[Saved entries]
+ + + +

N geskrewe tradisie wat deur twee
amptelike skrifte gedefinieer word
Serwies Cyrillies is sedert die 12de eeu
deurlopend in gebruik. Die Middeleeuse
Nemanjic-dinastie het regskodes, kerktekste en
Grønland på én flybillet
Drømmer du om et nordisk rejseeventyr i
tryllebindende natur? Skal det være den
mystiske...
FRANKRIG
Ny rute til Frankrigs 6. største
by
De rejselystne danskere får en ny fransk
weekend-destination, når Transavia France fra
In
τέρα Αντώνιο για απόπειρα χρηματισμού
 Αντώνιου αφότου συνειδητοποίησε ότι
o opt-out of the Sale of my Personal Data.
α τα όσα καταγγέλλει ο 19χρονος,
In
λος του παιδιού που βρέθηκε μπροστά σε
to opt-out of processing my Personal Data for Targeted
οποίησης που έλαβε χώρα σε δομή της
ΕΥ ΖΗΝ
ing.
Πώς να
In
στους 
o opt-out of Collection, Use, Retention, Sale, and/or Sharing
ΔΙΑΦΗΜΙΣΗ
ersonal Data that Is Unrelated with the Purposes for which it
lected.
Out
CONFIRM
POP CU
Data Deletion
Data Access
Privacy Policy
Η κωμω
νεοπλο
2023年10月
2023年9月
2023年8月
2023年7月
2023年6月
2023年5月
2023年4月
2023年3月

+ + + +

Write out, exactly as given, the line containing "o opt-out of Collection, Use, Retention, Sale, and/or" and every line after it to the end of the records. Include nothing else.

Your response =
o opt-out of Collection, Use, Retention, Sale, and/or Sharing
ΔΙΑΦΗΜΙΣΗ
ersonal Data that Is Unrelated with the Purposes for which it
lected.
Out
CONFIRM
POP CU
Data Deletion
Data Access
Privacy Policy
Η κωμω
νεοπλο
2023年10月
2023年9月
2023年8月
2023年7月
2023年6月
2023年5月
2023年4月
2023年3月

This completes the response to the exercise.